*** Opening MATERIAL PROVIDED ***

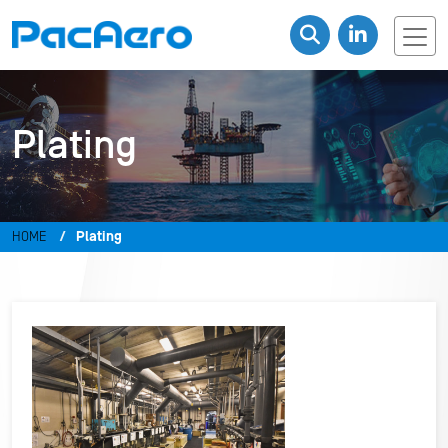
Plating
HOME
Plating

*** Closing MATERIAL PROVIDED ***
*** Opening MATERIAL PROVIDED ***

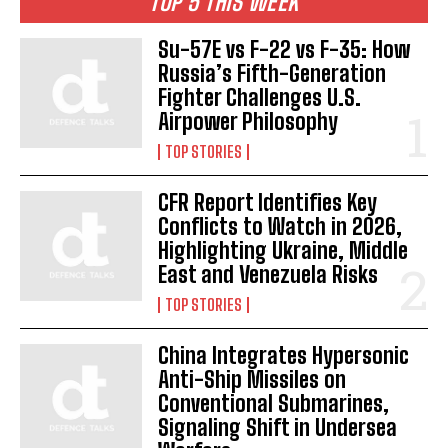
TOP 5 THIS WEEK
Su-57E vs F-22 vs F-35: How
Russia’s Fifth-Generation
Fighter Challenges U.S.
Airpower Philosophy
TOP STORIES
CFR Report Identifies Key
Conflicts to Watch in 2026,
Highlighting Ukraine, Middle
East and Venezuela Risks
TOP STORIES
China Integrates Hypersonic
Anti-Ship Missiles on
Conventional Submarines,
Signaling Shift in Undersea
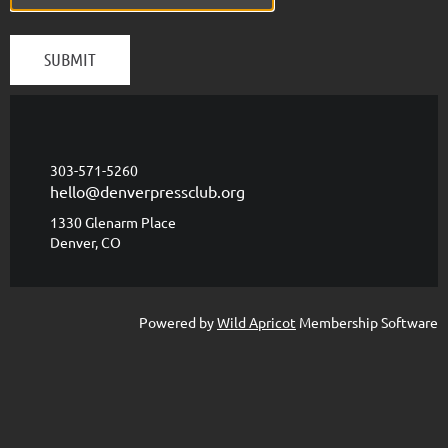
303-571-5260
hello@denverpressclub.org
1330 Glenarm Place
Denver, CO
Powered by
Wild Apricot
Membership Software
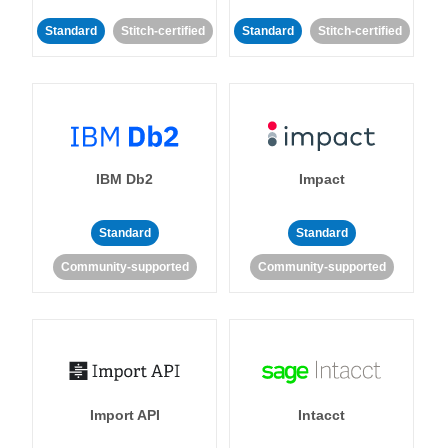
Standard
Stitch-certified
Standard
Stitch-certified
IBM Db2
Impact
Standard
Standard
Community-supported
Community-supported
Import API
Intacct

*** Closing MATERIAL PROVIDED ***

**WHAT THE TASK REQUIRES**
Out of the data above, set down the lines from the one with "Russia’s Fifth-Generation" to the one with "Anti-Ship Missiles on", both included, exactly as written and with no additions.

**WRITTEN SOLUTION**
Russia’s Fifth-Generation
Fighter Challenges U.S.
Airpower Philosophy
TOP STORIES
CFR Report Identifies Key
Conflicts to Watch in 2026,
Highlighting Ukraine, Middle
East and Venezuela Risks
TOP STORIES
China Integrates Hypersonic
Anti-Ship Missiles on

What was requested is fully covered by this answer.